*** Supplied entries Section Begins ***
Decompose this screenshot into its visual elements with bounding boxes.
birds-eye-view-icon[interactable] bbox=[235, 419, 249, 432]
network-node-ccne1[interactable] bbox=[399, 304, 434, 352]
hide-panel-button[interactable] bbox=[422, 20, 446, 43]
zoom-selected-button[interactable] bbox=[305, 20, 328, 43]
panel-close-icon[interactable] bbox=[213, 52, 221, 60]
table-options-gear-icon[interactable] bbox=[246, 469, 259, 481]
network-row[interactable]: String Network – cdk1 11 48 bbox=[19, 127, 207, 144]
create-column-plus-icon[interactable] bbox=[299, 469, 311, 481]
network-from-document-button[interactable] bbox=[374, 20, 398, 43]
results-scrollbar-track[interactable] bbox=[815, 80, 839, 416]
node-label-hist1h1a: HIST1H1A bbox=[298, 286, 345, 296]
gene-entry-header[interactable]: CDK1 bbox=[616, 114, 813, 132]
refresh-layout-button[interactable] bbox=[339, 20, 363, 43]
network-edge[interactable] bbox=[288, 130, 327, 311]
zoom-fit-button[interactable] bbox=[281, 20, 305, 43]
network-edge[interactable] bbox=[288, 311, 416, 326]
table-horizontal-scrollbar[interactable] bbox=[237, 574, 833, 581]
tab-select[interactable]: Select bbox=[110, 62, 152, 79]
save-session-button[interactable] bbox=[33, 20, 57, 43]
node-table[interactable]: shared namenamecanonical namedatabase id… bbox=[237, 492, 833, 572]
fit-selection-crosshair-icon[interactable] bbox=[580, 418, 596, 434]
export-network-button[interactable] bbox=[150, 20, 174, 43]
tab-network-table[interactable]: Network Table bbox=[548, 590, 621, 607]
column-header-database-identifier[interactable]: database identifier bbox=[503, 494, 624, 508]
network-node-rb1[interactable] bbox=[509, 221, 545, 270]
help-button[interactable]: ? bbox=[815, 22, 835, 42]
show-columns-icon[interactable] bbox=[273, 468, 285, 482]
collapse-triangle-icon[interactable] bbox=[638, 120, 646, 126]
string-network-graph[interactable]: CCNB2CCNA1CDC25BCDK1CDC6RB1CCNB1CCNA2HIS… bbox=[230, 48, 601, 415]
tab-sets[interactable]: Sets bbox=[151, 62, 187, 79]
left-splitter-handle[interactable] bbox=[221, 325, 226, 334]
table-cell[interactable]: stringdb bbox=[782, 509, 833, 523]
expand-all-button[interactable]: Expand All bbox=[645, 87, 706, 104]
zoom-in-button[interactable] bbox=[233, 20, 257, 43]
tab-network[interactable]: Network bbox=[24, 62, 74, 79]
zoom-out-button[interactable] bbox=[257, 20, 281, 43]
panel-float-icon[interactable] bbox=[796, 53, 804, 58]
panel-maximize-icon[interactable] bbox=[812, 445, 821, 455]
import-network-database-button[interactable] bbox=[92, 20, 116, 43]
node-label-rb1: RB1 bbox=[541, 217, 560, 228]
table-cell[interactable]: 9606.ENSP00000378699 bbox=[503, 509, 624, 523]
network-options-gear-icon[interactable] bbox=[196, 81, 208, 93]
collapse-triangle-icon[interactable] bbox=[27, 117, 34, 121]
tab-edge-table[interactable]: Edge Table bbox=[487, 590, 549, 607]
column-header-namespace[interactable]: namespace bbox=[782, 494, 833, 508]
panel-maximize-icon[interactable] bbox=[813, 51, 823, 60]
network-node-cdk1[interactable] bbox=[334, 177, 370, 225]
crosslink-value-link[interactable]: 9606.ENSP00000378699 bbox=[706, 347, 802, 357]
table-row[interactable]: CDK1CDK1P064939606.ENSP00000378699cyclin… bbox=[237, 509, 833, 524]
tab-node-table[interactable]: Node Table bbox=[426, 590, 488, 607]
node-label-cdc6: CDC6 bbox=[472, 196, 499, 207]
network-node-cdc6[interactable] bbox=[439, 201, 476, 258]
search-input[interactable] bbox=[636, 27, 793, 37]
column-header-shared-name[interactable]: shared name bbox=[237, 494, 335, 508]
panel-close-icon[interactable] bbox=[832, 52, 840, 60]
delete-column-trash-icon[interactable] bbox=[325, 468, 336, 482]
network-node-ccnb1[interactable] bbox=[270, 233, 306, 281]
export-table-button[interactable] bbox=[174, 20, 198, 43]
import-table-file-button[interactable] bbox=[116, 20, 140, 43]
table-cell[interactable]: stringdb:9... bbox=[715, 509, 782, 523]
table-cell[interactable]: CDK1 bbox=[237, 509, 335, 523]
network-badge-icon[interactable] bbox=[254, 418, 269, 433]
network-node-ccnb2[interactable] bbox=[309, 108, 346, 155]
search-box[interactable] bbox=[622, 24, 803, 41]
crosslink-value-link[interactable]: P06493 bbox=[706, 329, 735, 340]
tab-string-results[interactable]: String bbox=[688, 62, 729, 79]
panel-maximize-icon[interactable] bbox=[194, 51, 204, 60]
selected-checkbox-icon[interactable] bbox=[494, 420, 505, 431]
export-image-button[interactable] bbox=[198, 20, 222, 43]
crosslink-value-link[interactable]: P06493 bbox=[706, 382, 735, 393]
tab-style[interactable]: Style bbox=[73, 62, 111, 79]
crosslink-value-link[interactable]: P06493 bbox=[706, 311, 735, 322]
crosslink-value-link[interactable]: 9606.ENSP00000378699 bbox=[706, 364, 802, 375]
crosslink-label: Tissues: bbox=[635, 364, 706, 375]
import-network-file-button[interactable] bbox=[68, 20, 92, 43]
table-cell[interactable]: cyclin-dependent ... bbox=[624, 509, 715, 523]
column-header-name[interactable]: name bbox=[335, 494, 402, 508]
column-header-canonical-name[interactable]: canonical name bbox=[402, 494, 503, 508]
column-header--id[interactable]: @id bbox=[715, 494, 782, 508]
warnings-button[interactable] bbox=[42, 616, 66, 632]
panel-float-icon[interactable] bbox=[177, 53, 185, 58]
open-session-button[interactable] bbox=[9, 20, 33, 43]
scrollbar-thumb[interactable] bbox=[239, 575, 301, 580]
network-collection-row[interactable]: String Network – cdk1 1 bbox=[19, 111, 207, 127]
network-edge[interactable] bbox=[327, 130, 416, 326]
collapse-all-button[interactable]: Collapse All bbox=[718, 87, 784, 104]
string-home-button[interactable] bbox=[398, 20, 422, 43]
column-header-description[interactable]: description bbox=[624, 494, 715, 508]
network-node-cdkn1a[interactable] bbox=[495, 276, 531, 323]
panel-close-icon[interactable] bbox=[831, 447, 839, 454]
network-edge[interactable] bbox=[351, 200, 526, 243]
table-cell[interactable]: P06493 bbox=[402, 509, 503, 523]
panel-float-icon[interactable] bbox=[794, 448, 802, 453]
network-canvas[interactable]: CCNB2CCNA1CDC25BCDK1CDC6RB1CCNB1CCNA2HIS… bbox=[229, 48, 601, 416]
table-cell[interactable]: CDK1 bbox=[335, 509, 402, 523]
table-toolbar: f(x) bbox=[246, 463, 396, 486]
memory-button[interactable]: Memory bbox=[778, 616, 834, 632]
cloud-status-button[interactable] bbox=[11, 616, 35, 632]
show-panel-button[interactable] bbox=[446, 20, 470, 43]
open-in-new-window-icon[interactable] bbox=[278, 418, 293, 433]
*** Supplied entries Section Ends ***
Match on "collapse" and copy out every line of the entries that contains it.

:: Task response ::
collapse-triangle-icon[interactable] bbox=[638, 120, 646, 126]
collapse-triangle-icon[interactable] bbox=[27, 117, 34, 121]
collapse-all-button[interactable]: Collapse All bbox=[718, 87, 784, 104]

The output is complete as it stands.